● PROBLEM DESCRIPTION: This calls for a word-for-word copy of all the data, with each picture removed.

● RECORDS TO PROCESS:
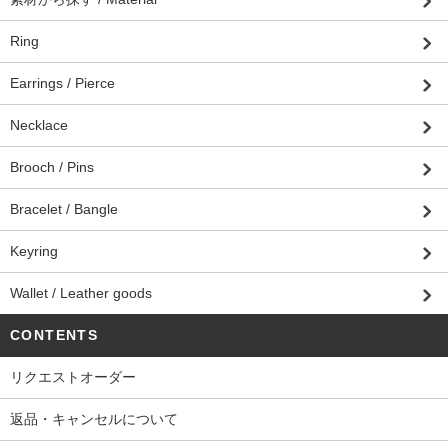
Ring
Earrings / Pierce
Necklace
Brooch / Pins
Bracelet / Bangle
Keyring
Wallet / Leather goods
CONTENTS
リクエストオーダー
返品・キャンセルについて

● EXPECTED ANSWER:
Ring
Earrings / Pierce
Necklace
Brooch / Pins
Bracelet / Bangle
Keyring
Wallet / Leather goods
CONTENTS
リクエストオーダー
返品・キャンセルについて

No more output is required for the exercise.